Applied AI
From internal masterclasses to operating judgment for regulatory RAG
Problem
In applied AI for fiscal and regulatory domains, knowing how to use a framework is not enough. The real problem is deciding what to measure, what to retrieve, what to put in production, and how to detect that the system got worse. That capability gets lost if notes stay as a loose list of articles, demos, and prompts.
Decision
I organized the study work as four cumulative masterclasses: AI system evaluation, information retrieval, production patterns, and inference economics. The throughline is the same: RAG systems over Chilean regulatory and fiscal corpora, with theory, executable code, and examples.
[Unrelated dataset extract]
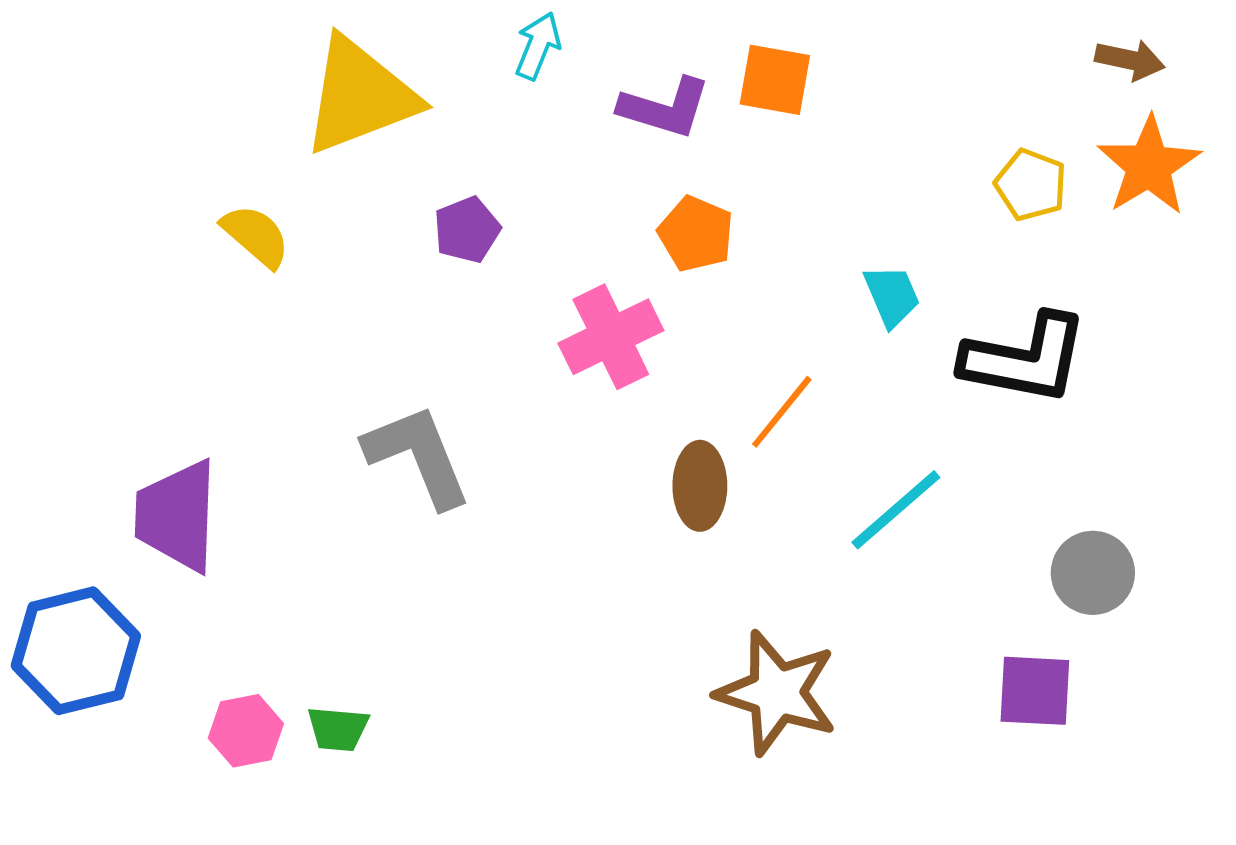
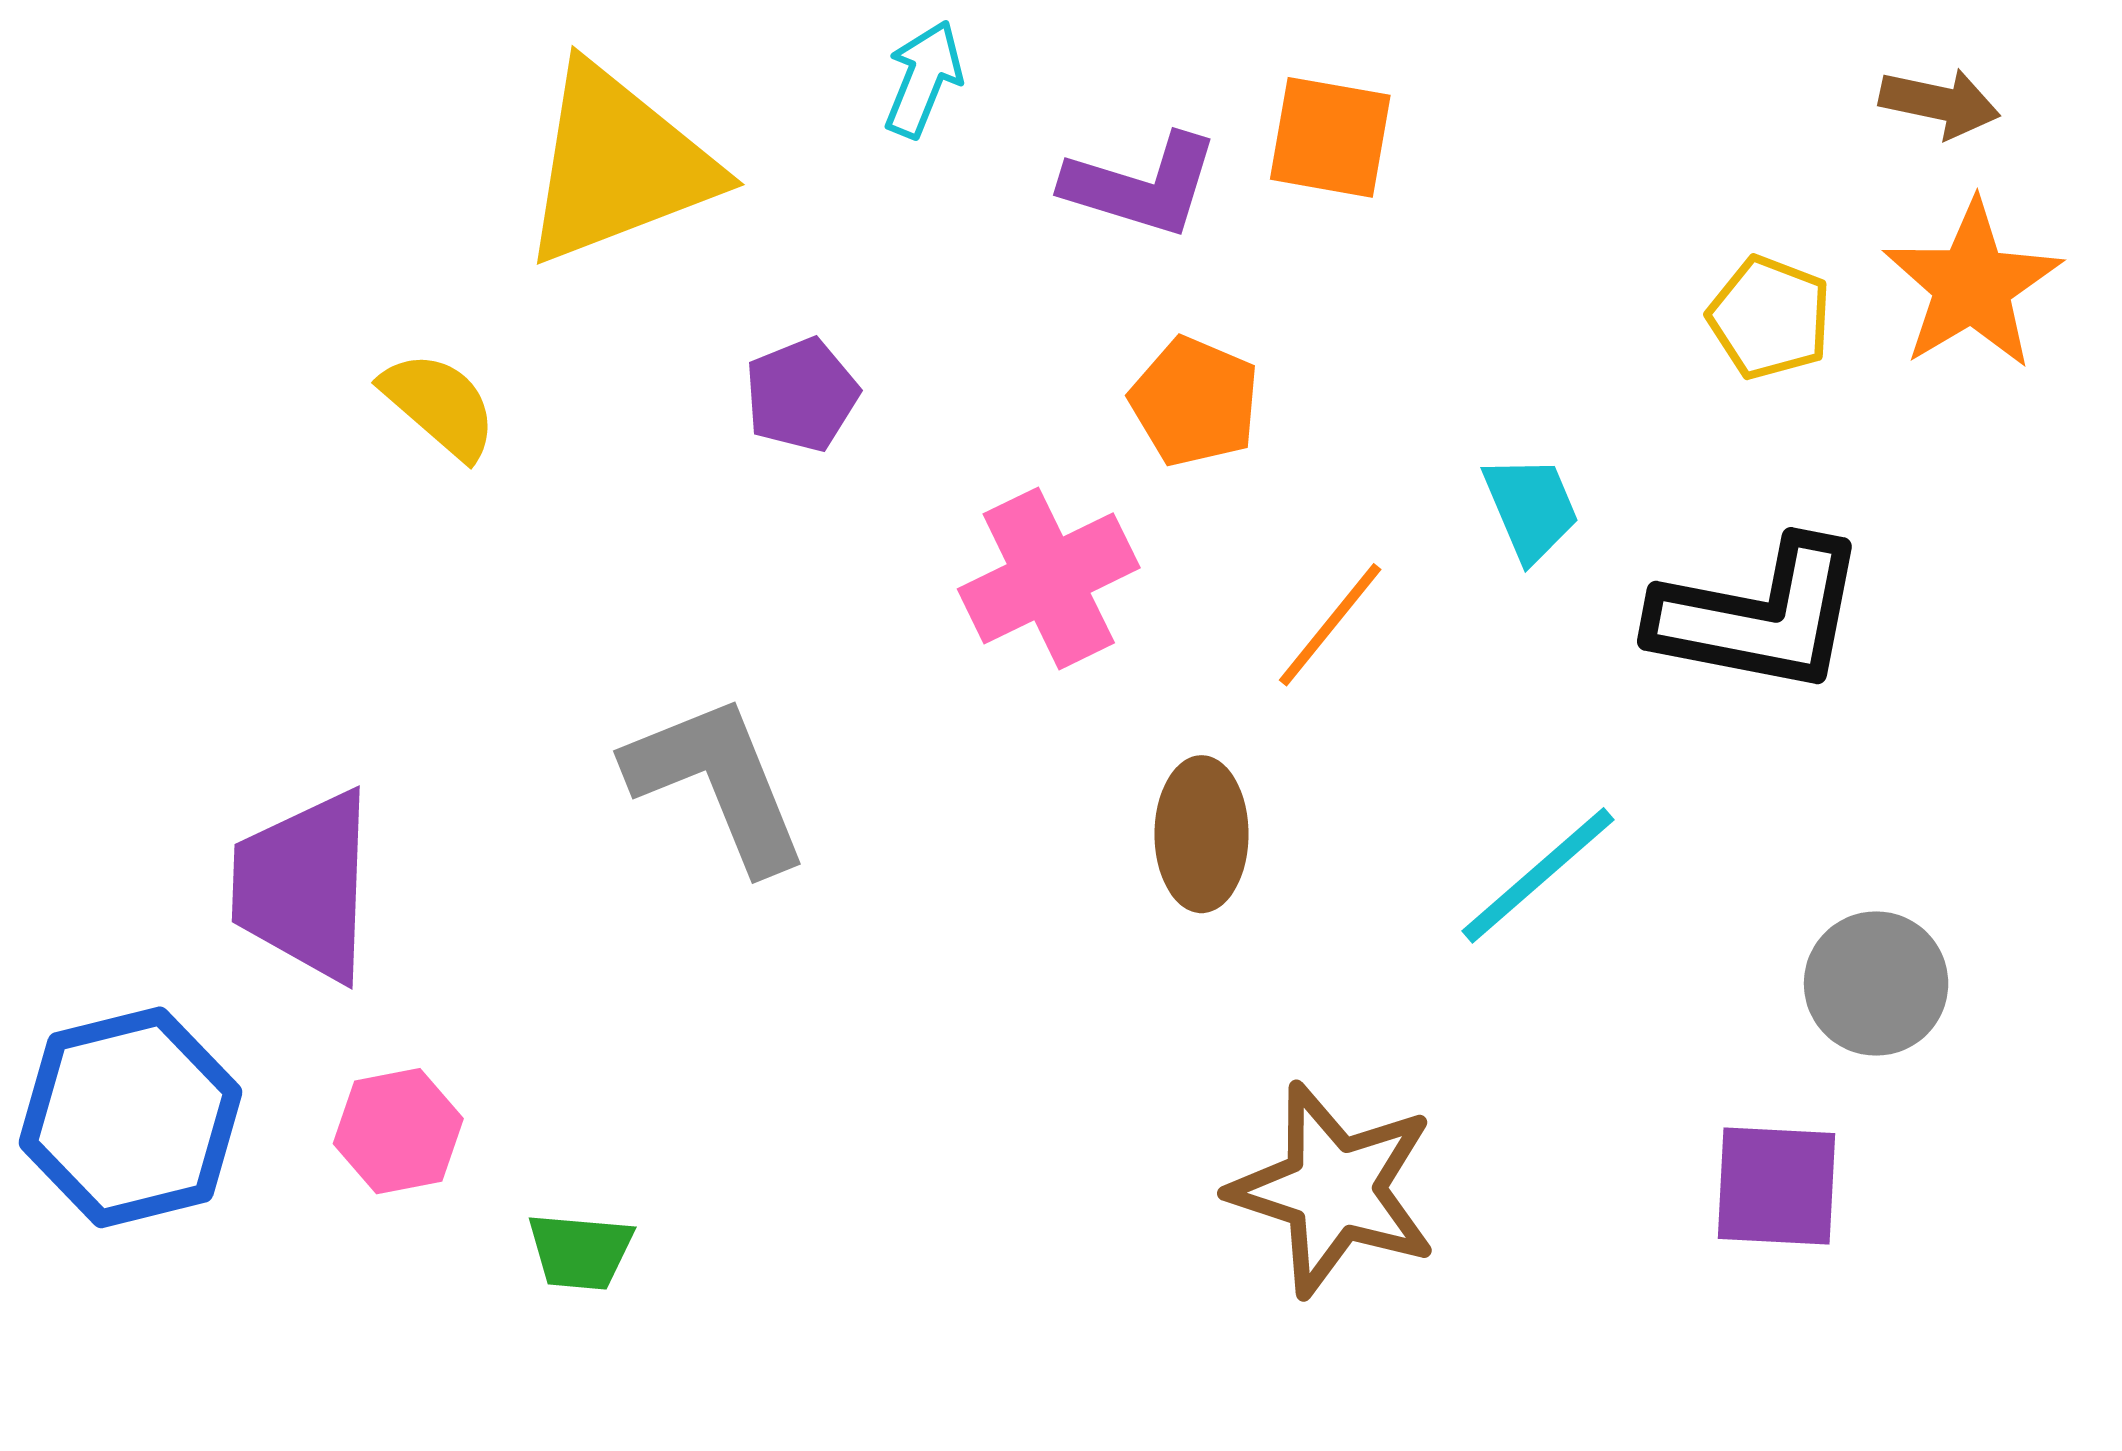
orange line: (782, 412) -> (1330, 625), moved
pink hexagon: (246, 731) -> (398, 1131), moved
In the local repo, the first three parts are closed: 12 eval sections, 9 retrieval sections, and 12 production sections. Inference economics remains the next dedicated module, although the production layer already includes cost metering, budget guards, and cost-aware routing.
Tradeoffs
- Implement primitives from scratch when they teach judgment: BM25, TF-IDF, RRF, token buckets, circuit breakers, and caches.
- Prefer Chilean corpora and examples over generic demos that hide domain-specific failures.
- Separate evaluation, retrieval, and production so each failure has its own diagnosis.
- Avoid oversized infrastructure: start with FastAPI, Postgres/pgvector, enough observability, and runbooks.
Validation
Each section pairs a theory document with an executable script. Evals covers golden datasets, retrieval and generation metrics, LLM-as-judge, bootstrap, and CI integration. Retrieval compares BM25, embeddings, hybrid search, chunking, query rewriting, reranking, and domain edge cases. Production adds versioned prompts, multi-level caching, tracing, retries, circuit breakers, canary, online evals, cost, security, and incidents.
Outcome
- A reusable map for designing fiscal/regulatory RAG systems with explicit criteria.
- Small code that exposes the mechanisms before hiding them behind libraries.
- Base material for posts, internal workshops, or client conversations about high-stakes AI.
- A clear progression: measure first, retrieve better, then operate with visible costs and failures.
Next
The publishable path is not dumping the full masterclass into the blog. It is distilling concrete pieces: how to build a fiscal golden dataset, when BM25 beats embeddings, or how to calculate the real cost of a RAG system before selling it.